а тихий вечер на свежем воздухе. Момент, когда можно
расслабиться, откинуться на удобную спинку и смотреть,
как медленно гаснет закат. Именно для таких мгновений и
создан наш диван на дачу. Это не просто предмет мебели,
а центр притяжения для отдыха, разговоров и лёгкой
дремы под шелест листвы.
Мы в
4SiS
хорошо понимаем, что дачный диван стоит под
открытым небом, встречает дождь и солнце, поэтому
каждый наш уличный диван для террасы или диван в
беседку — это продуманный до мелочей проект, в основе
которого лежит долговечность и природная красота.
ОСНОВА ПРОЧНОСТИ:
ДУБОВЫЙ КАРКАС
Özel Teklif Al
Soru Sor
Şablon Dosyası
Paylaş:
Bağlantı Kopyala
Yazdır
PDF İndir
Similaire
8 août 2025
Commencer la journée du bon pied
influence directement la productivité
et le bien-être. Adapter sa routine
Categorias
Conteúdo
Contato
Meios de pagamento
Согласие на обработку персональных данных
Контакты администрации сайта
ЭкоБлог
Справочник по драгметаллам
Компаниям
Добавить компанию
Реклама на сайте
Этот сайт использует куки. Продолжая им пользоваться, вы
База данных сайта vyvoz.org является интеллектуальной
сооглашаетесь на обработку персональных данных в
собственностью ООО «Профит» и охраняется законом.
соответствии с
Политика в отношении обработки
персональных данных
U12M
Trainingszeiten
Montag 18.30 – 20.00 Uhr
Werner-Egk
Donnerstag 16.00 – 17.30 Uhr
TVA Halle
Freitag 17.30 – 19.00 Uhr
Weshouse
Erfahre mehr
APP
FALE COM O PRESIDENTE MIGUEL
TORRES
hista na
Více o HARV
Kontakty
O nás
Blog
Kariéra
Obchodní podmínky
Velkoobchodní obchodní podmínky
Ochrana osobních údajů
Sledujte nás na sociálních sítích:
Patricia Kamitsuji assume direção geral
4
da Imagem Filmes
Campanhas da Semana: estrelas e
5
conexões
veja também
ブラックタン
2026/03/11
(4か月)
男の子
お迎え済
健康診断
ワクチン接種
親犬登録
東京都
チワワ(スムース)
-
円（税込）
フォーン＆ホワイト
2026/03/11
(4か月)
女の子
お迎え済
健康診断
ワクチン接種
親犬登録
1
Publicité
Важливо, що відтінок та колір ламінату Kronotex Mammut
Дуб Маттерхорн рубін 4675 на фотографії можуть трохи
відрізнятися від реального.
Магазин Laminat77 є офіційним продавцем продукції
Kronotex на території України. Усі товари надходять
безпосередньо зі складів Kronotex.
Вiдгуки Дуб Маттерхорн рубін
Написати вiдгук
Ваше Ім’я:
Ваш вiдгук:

^^^^^^^^^^^^^^^^

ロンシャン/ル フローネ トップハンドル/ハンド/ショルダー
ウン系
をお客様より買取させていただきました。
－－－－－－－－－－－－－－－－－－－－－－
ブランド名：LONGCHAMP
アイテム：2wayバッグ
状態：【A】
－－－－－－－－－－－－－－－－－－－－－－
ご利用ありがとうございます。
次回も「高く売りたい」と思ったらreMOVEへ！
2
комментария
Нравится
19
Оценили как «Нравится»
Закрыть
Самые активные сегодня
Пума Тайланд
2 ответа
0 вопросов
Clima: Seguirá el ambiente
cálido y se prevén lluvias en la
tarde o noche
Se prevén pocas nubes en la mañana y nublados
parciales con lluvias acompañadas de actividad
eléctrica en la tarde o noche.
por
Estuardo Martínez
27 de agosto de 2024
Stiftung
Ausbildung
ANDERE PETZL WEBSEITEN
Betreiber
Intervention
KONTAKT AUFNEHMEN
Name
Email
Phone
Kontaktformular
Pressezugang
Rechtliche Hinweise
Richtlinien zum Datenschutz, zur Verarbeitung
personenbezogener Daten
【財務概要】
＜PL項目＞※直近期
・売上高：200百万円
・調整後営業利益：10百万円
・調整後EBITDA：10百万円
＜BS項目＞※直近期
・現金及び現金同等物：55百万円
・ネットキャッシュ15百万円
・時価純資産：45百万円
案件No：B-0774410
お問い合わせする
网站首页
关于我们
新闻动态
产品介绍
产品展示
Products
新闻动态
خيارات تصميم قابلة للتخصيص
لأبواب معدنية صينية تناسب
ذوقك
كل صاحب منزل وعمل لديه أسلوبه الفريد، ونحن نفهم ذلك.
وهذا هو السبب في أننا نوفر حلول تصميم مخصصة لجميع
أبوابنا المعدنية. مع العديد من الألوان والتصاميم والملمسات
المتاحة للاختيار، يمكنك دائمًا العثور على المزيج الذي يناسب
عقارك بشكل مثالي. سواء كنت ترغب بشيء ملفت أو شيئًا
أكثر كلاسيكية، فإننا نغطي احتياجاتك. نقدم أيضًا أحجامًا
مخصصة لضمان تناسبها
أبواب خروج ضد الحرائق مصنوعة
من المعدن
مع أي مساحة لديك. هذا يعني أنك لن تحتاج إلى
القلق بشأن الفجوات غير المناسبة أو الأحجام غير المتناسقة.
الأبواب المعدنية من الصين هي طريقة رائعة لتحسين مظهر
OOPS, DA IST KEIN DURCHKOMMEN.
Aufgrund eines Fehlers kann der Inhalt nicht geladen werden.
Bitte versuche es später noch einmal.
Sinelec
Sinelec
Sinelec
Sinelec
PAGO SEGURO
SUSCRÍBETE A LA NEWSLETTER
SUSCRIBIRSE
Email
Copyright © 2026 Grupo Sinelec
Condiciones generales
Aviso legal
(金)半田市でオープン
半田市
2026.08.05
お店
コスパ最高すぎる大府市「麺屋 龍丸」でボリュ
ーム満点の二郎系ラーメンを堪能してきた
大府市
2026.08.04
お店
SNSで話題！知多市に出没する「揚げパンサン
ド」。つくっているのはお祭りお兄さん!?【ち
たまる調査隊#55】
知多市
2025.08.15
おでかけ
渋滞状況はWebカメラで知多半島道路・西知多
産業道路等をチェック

^^^^^^^^^^^^^^^^

§ **ASSIGNMENT**: Scan the records above for the lines holding "а тихий вечер" and "сооглашаетесь на обработку". Transcribe those two and every line between them word for word, and no others.

§ **WRITTEN SOLUTION**:
а тихий вечер на свежем воздухе. Момент, когда можно
расслабиться, откинуться на удобную спинку и смотреть,
как медленно гаснет закат. Именно для таких мгновений и
создан наш диван на дачу. Это не просто предмет мебели,
а центр притяжения для отдыха, разговоров и лёгкой
дремы под шелест листвы.
Мы в
4SiS
хорошо понимаем, что дачный диван стоит под
открытым небом, встречает дождь и солнце, поэтому
каждый наш уличный диван для террасы или диван в
беседку — это продуманный до мелочей проект, в основе
которого лежит долговечность и природная красота.
ОСНОВА ПРОЧНОСТИ:
ДУБОВЫЙ КАРКАС
Özel Teklif Al
Soru Sor
Şablon Dosyası
Paylaş:
Bağlantı Kopyala
Yazdır
PDF İndir
Similaire
8 août 2025
Commencer la journée du bon pied
influence directement la productivité
et le bien-être. Adapter sa routine
Categorias
Conteúdo
Contato
Meios de pagamento
Согласие на обработку персональных данных
Контакты администрации сайта
ЭкоБлог
Справочник по драгметаллам
Компаниям
Добавить компанию
Реклама на сайте
Этот сайт использует куки. Продолжая им пользоваться, вы
База данных сайта vyvoz.org является интеллектуальной
сооглашаетесь на обработку персональных данных в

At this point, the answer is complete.